In the data below, find each line that contains the word "stats" and copy it.

--- MATERIAL SUPPLIED Enclosed Below ---

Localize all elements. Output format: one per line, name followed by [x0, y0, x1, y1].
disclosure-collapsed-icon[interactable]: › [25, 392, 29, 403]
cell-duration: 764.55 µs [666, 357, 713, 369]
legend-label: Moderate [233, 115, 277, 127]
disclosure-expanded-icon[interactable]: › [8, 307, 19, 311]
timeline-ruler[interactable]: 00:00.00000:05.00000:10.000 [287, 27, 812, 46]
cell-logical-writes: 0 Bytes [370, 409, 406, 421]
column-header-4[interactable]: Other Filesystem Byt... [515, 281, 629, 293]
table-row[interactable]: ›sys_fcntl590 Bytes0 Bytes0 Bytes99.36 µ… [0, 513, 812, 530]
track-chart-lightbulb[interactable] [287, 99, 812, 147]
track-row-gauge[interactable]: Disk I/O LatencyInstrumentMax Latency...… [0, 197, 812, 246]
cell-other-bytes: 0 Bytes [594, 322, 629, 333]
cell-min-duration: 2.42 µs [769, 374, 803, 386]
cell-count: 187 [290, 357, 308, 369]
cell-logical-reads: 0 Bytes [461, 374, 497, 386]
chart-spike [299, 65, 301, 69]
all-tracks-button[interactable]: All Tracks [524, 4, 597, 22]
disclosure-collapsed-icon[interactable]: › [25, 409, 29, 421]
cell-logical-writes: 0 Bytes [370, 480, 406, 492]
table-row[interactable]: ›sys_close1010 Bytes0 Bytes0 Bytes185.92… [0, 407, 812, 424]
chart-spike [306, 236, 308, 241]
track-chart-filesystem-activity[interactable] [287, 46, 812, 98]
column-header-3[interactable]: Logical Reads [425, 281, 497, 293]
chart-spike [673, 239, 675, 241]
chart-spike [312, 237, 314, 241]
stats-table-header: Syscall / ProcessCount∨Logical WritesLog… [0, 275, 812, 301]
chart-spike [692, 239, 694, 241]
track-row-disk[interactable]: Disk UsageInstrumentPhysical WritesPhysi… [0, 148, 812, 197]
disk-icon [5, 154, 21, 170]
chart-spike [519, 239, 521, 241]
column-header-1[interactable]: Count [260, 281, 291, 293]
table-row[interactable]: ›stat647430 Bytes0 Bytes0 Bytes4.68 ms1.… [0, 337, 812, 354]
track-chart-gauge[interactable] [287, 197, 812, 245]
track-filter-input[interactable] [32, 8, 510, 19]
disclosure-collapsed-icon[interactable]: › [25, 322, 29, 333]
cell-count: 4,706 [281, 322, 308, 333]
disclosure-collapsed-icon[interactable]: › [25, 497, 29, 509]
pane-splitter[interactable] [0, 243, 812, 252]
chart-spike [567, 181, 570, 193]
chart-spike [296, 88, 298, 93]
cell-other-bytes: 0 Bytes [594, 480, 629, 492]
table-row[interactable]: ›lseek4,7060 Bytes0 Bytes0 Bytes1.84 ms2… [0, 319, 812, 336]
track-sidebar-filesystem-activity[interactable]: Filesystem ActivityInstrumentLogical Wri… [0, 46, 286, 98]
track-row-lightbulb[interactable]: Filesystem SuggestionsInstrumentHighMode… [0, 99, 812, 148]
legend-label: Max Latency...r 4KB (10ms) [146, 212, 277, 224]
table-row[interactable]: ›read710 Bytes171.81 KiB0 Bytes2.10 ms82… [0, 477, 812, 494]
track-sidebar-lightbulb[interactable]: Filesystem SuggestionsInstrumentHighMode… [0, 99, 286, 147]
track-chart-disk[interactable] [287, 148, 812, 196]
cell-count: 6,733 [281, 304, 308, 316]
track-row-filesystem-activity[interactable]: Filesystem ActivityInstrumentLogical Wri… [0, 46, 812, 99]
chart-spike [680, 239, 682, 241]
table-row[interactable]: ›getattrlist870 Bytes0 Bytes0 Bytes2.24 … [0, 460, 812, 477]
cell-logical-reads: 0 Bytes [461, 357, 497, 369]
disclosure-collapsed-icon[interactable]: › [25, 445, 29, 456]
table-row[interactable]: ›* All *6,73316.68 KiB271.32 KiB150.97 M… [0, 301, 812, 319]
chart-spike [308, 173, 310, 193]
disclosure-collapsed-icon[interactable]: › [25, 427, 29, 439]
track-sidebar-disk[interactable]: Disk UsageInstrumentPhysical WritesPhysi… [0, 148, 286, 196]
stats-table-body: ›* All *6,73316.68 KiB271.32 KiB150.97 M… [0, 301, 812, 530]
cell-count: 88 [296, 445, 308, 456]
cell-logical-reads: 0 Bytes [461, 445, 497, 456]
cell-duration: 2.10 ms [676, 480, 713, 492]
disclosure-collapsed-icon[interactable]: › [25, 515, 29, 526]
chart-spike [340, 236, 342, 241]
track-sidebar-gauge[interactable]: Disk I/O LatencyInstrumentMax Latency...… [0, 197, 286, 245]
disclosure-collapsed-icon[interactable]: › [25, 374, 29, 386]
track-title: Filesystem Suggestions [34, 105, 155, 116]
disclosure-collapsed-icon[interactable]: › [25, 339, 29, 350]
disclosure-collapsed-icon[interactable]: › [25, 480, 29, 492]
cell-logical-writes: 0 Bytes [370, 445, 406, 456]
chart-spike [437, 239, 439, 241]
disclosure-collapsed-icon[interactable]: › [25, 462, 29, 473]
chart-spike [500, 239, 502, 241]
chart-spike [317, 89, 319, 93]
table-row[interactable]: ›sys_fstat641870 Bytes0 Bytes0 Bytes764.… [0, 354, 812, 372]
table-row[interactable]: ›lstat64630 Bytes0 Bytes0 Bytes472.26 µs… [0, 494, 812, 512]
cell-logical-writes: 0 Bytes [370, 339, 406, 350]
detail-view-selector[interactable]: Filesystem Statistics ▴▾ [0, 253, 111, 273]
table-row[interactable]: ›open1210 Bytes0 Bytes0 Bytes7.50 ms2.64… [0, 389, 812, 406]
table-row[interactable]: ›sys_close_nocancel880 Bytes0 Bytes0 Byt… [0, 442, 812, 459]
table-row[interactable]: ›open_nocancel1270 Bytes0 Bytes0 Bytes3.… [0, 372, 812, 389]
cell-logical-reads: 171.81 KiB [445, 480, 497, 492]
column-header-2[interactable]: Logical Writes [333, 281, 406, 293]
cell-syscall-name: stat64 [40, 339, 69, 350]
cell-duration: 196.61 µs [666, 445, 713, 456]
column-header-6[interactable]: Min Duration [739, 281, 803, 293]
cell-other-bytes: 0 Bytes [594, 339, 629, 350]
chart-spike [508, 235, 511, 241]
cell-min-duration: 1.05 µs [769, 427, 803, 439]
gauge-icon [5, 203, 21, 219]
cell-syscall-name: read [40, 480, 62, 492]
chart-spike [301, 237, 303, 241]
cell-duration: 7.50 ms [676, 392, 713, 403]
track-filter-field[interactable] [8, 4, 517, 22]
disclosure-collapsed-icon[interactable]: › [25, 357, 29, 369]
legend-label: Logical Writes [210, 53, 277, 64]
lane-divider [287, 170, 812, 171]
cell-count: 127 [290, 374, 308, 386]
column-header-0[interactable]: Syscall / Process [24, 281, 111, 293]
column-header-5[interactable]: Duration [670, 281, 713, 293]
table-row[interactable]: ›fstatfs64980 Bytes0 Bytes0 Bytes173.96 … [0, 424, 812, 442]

--- End of Enclosed MATERIAL SUPPLIED ---

» ANSWER
stats-table-header: Syscall / ProcessCount∨Logical WritesLog… [0, 275, 812, 301]
stats-table-body: ›* All *6,73316.68 KiB271.32 KiB150.97 M… [0, 301, 812, 530]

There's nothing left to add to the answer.